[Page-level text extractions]
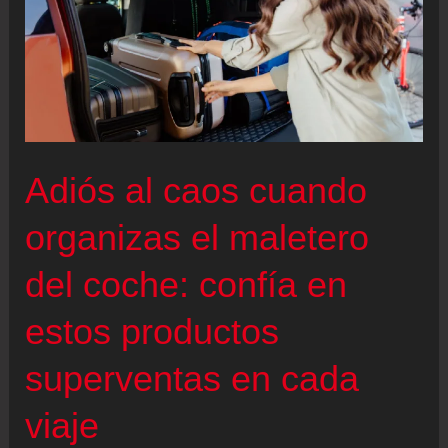
Adiós al caos cuando
organizas el maletero
del coche: confía en
estos productos
superventas en cada
viaje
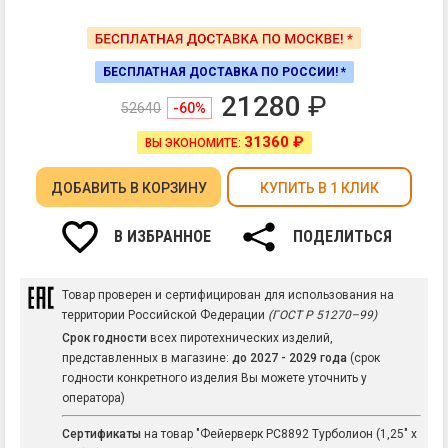
БЕСПЛАТНАЯ ДОСТАВКА ПО РОССИИ! *
21280
₽
52640
-60%
31360 ₽
ВЫ ЭКОНОМИТЕ:
ДОБАВИТЬ
В КОРЗИНУ
КУПИТЬ В 1 КЛИК
В ИЗБРАННОЕ
ПОДЕЛИТЬСЯ
Товар проверен и сертифицирован для использования на
территории Российской Федерации
(ГОСТ Р 51270–99)
Срок годности
всех пиротехнических изделий,
представленных в магазине:
до 2027 - 2029 года
(срок
годности конкретного изделия Вы можете уточнить у
оператора)
Сертификаты
на товар "Фейерверк РС8892 Турболион (1,25" х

PROBLEM REQUIREMENTS: Lines from the entries that contain the string "годности" must be found and copied.

TASK OUTPUT:
Срок годности
годности конкретного изделия Вы можете уточнить у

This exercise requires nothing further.